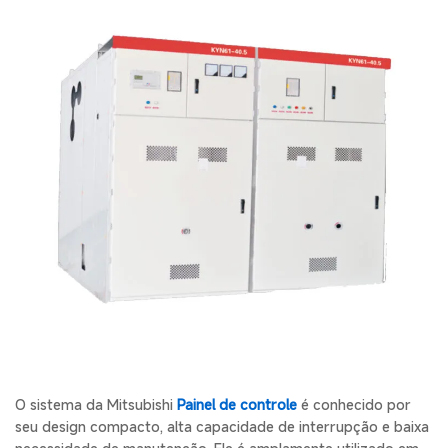
O sistema da Mitsubishi
Painel de controle
é conhecido por
seu design compacto, alta capacidade de interrupção e baixa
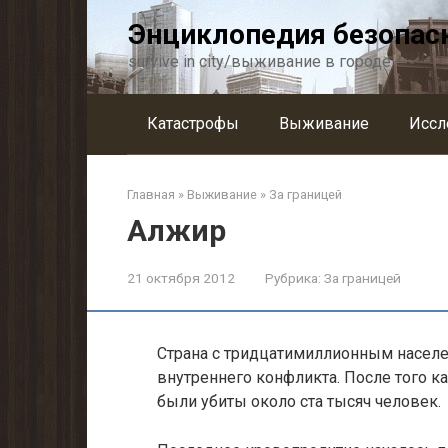
Перейти
Энциклопедия безопас
к
контенту
survive in city/выживание в городе
Катастрофы
Выживание
Иссл
Главная
»
Выживание
»
За границей
Алжир
21 октября 2012
Рубрика:
За границей
Страна с тридцатимиллионным населе
внутреннего конфликта. После того ка
были убиты около ста тысяч человек.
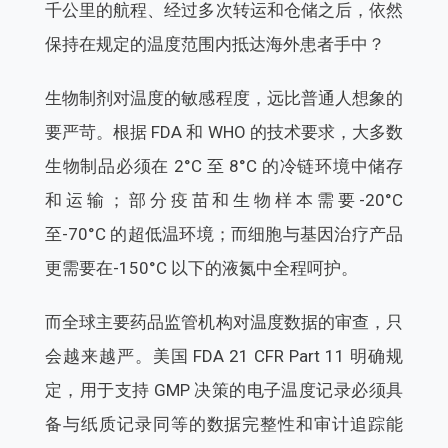
千公里的航程、经过多次转运和仓储之后，依然
保持在规定的温度范围内抵达海外患者手中？
生物制剂对温度的敏感程度，远比普通人想象的
要严苛。根据 FDA 和 WHO 的技术要求，大多数
生物制品必须在 2°C 至 8°C 的冷链环境中储存
和运输；部分疫苗和生物样本需要-20°C
至-70°C 的超低温环境；而细胞与基因治疗产品
更需要在-150°C 以下的液氮中全程呵护。
而全球主要药品监管机构对温度数据的审查，只
会越来越严。美国 FDA 21 CFR Part 11 明确规
定，用于支持 GMP 决策的电子温度记录必须具
备与纸质记录同等的数据完整性和审计追踪能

§ Task description
The answer must be the full listing above, copied exactly, with no pictures in it.

§ Answer box
O sistema da Mitsubishi
Painel de controle
é conhecido por
seu design compacto, alta capacidade de interrupção e baixa
Перейти
Энциклопедия безопас
к
контенту
survive in city/выживание в городе
Катастрофы
Выживание
Иссл
Главная
»
Выживание
»
За границей
Алжир
21 октября 2012
Рубрика:
За границей
Страна с тридцатимиллионным населе
внутреннего конфликта. После того ка
были убиты около ста тысяч человек.
千公里的航程、经过多次转运和仓储之后，依然
保持在规定的温度范围内抵达海外患者手中？
生物制剂对温度的敏感程度，远比普通人想象的
要严苛。根据 FDA 和 WHO 的技术要求，大多数
生物制品必须在 2°C 至 8°C 的冷链环境中储存
和运输；部分疫苗和生物样本需要-20°C
至-70°C 的超低温环境；而细胞与基因治疗产品
更需要在-150°C 以下的液氮中全程呵护。
而全球主要药品监管机构对温度数据的审查，只
会越来越严。美国 FDA 21 CFR Part 11 明确规
定，用于支持 GMP 决策的电子温度记录必须具
备与纸质记录同等的数据完整性和审计追踪能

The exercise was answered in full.